Task to complete: There are pictures in the records below; leave them out and set down exactly the lines from the one holding "do Congresso dos" through the one holding "е Саратова произошло".

═════ Material to process ═════

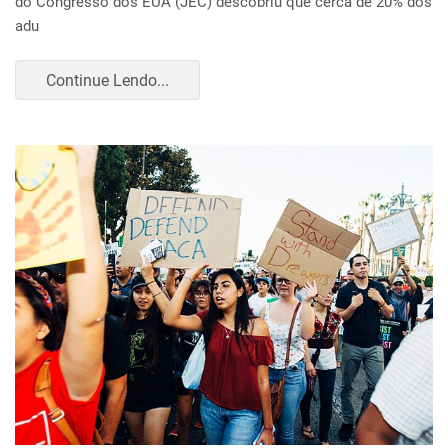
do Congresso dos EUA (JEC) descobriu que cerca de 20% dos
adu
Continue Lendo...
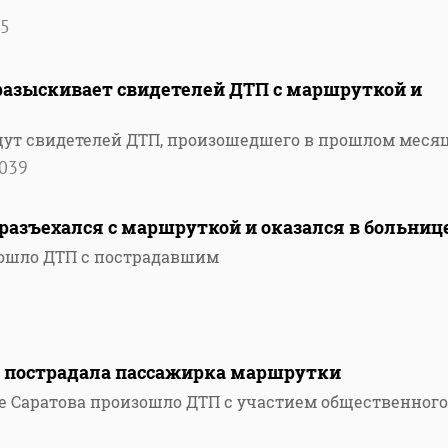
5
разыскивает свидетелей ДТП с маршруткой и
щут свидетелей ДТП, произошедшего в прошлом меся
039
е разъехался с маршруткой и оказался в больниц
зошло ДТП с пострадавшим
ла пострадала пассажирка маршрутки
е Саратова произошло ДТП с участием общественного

═════
═════ Material to process ═════

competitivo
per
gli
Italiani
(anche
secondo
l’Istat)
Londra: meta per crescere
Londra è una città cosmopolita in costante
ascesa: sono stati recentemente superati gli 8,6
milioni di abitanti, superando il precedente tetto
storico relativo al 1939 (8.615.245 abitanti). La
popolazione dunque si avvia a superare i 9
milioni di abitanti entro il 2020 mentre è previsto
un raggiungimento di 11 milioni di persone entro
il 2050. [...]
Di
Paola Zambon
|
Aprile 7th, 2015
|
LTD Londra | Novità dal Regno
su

═════
═════ Material to process ═════

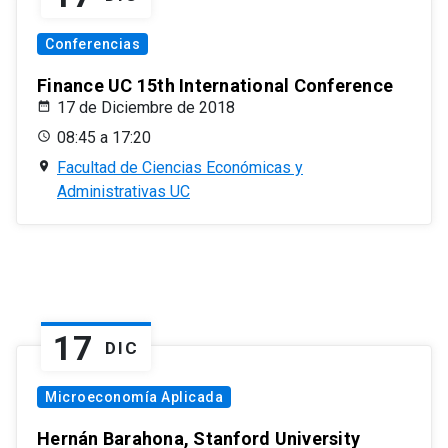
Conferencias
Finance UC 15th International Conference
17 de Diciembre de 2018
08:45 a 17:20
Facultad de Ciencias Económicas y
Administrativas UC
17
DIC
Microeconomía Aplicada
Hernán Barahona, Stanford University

═════

Exercise result:
do Congresso dos EUA (JEC) descobriu que cerca de 20% dos
adu
Continue Lendo...
5
разыскивает свидетелей ДТП с маршруткой и
щут свидетелей ДТП, произошедшего в прошлом меся
039
е разъехался с маршруткой и оказался в больниц
зошло ДТП с пострадавшим
ла пострадала пассажирка маршрутки
е Саратова произошло ДТП с участием общественного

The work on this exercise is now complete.